Plot: An eerie death unfolds when a horse jockey mutters that he has to break his neck, only to have just such an injury take place, when his horse stumbles and the man is killed in the process. At first the death is ruled an accident, but Philo Vance (Edmund Lowe) has other ideas and with a little persuasion, is allowed to look into the situation a little deeper. All of those with potential connections to the deceased are assembled at the estate of horse breeder Mr. Hammle (Gene Lockhart), but his hosting duties are cut short when he is shot and killed. Now certain his suspicion was correct, Vance begins a full investigation and this won’t be a simple case, since a lot of people disliked or outright hated Mr. Hammle. As Vance digs into the clues, more seemingly accidental deaths unfold at the mansion, forcing him to speed up his efforts if he wants to have anyone left alive to reveal the truth to.
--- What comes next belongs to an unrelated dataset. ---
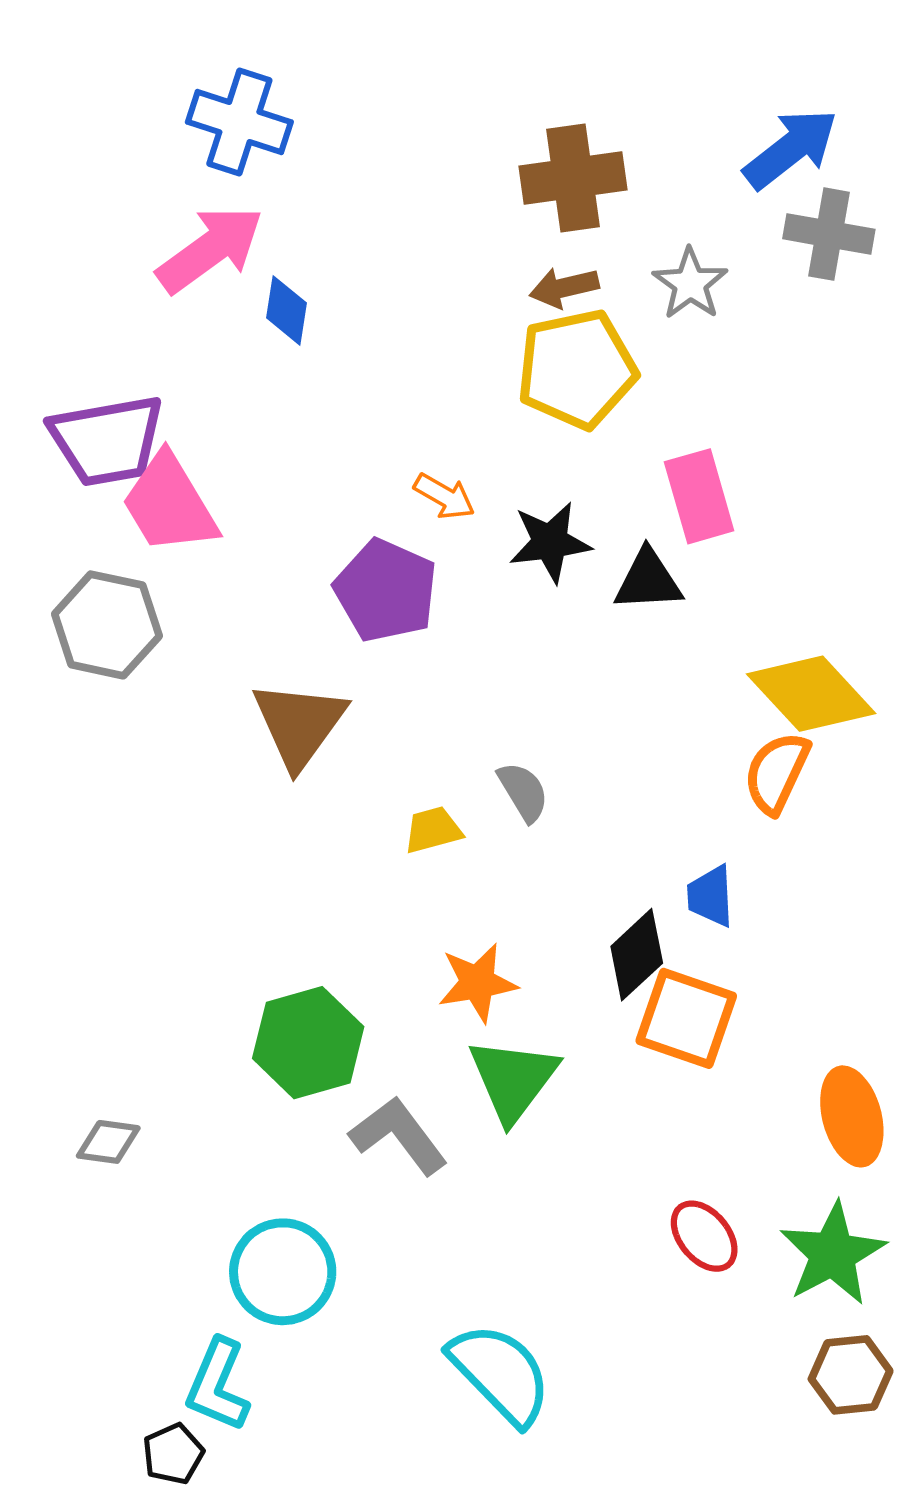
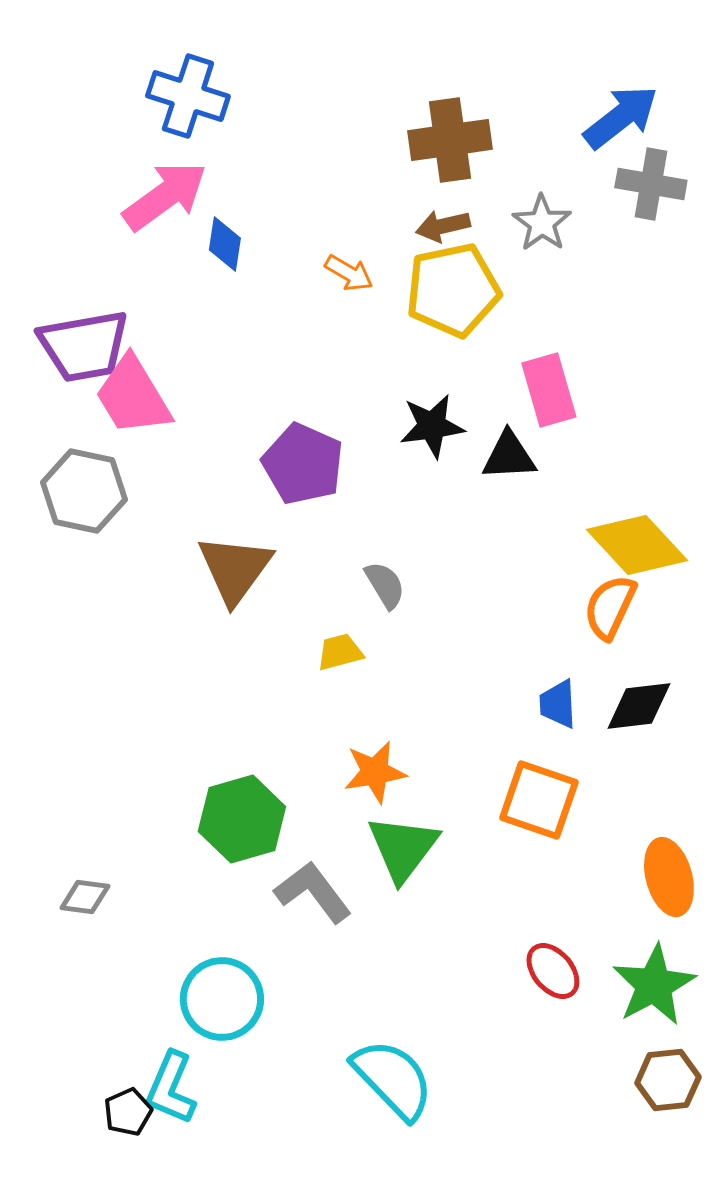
orange arrow: (444, 496) -> (349, 273), moved
gray semicircle: (523, 792) -> (385, 585), moved
black diamond: (637, 955) -> (639, 706), moved, turned 36
black pentagon: (173, 1454) -> (128, 1112), moved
Entertainment Value: I tend to overlook a lot if the dialogue is fun and that proves to be the case here, as this isn’t one of the best Philo Vance mysteries, but The Garden Murder Case has some snappy banter on showcase. The narrative is fun as well, as it includes the suspicion of hypnosis as a murder weapon, which I think helps the story stand out from the others in the series. The premise leads to some almost eerie moments, as our victims seem to be aware of their impending doom, which again, does a lot to break up an otherwise straight ahead murder mystery formula. The tone is similar to other Philo Vance mysteries I’ve seen, serious when it needs to be, but there’s a vein of humor that runs through the picture as well. This manifests in the dialogue here, with some fun exchanges and banter, made even better by some cast members who dial up their turns to make the most of the lines. Outside of the crisp dialogue and hypnosis elements, this is a traditional murder mystery and there’s nothing wrong with that, but it is a boon to the movie to have those qualities in place. I think there’s more than enough here to make The Garden Murder Case rise above the average mysteries out there, so this one earns a solid recommendation.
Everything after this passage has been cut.